Forty-thousand Flamingos

Ria Lagartos/Rio Lagartos

You don’t pass through the little fishing village of Rio Lagartos, Alligator River, going anywhere. Unless you intend it as a destination, you will never come upon it. The village is remote—at the end of a road in the middle of the northern coast of Mexico’s Yucatán Peninsula. However, it is a place rich in wildlife and natural beauty, the home of Mexico’s Reserva de la Biospera Ria Lagartos.

Alice and I drove from Merida to Rio Lagartos. Once there, we hired a guide to take us on a birding adventure. We wanted to see some of the hundreds of species of birds living in or migrating through this reserve. We understood very large numbers of Flamingos were the main attraction, and we were not disappointed.

Our guide, Roman Fernandez, was a gifted naturalist well versed in the life histories and habits of the creatures we saw—birds and others. He told us Flamingos weigh 2.5 kilos for females, 5.5 kilos for males. They may live for 20 years, have few if any predators, lay and incubate one white or green egg per year and mate for life.

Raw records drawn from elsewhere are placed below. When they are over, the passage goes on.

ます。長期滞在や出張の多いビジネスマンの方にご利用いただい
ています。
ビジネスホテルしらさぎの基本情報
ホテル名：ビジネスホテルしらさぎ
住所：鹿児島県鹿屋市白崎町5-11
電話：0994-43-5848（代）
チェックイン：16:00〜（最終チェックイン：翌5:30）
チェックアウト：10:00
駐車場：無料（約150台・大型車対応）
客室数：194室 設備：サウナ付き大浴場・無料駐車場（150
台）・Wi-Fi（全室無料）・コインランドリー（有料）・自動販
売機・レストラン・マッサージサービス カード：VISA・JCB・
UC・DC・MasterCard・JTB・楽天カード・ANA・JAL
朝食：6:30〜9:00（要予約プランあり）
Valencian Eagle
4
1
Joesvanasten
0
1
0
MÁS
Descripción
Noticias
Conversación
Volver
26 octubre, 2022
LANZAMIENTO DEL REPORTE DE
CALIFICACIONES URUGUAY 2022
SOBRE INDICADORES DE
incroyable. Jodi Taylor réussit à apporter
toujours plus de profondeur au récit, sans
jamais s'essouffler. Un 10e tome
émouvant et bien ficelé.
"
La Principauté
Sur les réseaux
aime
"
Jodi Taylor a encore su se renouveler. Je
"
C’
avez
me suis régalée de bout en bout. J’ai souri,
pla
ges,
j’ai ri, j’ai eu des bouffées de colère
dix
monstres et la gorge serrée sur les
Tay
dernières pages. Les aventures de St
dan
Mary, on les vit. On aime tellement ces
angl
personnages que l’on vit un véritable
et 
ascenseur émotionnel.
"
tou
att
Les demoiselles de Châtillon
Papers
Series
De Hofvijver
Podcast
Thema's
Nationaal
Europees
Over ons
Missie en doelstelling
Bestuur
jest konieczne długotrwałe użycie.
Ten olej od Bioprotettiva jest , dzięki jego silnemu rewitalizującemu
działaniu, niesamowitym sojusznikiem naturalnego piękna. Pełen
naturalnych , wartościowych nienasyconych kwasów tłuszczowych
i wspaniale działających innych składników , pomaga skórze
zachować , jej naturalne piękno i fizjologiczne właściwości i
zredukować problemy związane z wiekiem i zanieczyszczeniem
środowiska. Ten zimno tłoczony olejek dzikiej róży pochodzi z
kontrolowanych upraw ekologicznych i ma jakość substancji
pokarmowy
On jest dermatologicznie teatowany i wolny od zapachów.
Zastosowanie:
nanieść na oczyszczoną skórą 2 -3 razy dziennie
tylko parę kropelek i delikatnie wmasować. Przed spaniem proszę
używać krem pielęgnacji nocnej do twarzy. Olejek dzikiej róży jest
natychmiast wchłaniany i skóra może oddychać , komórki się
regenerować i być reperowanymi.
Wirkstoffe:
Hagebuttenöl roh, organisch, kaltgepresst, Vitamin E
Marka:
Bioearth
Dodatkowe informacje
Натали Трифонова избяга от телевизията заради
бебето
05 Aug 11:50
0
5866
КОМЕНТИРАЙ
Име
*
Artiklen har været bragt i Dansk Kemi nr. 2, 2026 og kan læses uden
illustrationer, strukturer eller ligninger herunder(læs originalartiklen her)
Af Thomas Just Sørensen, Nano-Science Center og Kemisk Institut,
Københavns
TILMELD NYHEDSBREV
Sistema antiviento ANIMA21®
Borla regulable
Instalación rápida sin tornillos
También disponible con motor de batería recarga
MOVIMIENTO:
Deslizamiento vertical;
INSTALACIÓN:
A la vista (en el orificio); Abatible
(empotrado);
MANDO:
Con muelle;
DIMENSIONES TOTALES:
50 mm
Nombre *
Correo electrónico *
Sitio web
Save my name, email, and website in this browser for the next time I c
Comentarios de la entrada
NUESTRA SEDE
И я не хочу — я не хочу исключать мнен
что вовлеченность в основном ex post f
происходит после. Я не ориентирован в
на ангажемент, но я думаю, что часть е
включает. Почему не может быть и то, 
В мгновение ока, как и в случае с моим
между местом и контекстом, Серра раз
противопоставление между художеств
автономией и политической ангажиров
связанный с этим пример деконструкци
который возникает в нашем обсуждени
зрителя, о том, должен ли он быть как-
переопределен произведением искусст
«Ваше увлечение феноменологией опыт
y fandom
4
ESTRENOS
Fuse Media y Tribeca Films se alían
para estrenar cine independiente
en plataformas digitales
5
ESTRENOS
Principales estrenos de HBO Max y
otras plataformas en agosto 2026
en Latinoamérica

With Roman, we stood on the dikes of a huge salt works bordering the reserve and looked into the very salty water. It was pink-colored from thousands of tiny brine shrimp and other small carotene-loaded organisms. Roman, scooped a handful to show us the pink-orange squiggles thrashing about in the water.

“This,” he said, “is what makes the Flamingos pink!”

When you see the huge population of wild Flamingos there, sometimes as many as 40,000 in the reserve, they appear little changed from their earliest appearance on this earth. Gawky looking with their upside-down bill, yet graceful, they glide across the vast flats.

Roman also told us, 56 to 34 million years ago during the Eocene Epoch, the dawn of mammals, Flamingos were wading about here. They are gregarious birds in the genus Phoenicopterus and family Phoenicopteridae. Worldwide there are six different species. One of these, the American Flamingo, lives in the Caribbean Islands, Caribbean Mexico, Belize and the Galapagos Islands, with the greatest numbers in Mexico frequenting the Ria Lagartos area.

Although we had traveled to Rio Lagartos to see the Flamingos, they were just a part of the great show we experienced. Among the birds we saw were:

American Flamingo / Flamenco Comun
Great Blue Heron / La Gran Garza de Azule o Garzon Cenizo
Great Egret / Garzon Blanco
Boat-billed Heron / Garza Cucharon

Boat-billed Heron

Snowy Egret / Garzita Nivea
Great Black-hawk / Aguililla Negra
Osprey / Gavilan Pescador
Wood Stork / Ciguena
Roseate Spoonbill /Espatula
White Ibis / Ibis Blanco
Magnificent Frigate Bird / Fragata
Brown Pelican / Alcatraz Pardo
White Pelican / Alcatraz Blanco
Neotropical Cormorant / Corvejon
Anhinga / Huizote
Ruddy Ground Dove / Tortilita Rojiza
Scaled Pigeon / Paloma Escamosa
Yucatan Parrot / Loro Yucateco

And many, many other birds.
We also saw:
Crocodiles / Cocodrilos

BIG Croc hiding in mangroves

We saw several. One was huge, and we saw it up close!! Roman said it was nesting. I later read nesting crocodiles are the most dangerous!

The once-numerous crocodiles gave the town its name as the Spanish mistook them for alligators, el lagartos—the big lizards.

It is interesting to note the name of the village is Rio Lagartos while the reserve is Ria Lagartos. Roman explained that Ria is used to describe an estuary where salt and freshwater meet and mix. Spanish explorers mistook the narrowing of the estuary, ria, for a river, rio, and the crocodiles for alligators.

The Maya knew the place as Holkobén and used it as a rest stop on their way to Las Coloradas, a part of the vast estuary stretching east almost to the border of Quintana Roo. There they extracted precious salt from the waters, a process that continues on a large scale today.

***

Less than 1km east of town, on the edge of the estuary, is a beautiful natural freshwater spring, ojo de agua dulce. The locals called it a cenote, although it didn’t look at all like the cenotes we saw farther inland. There was no cave or lake, instead, the spring bubbled water up to sea level where it mixed with the salty water of the estuary. It is the town swimming hole.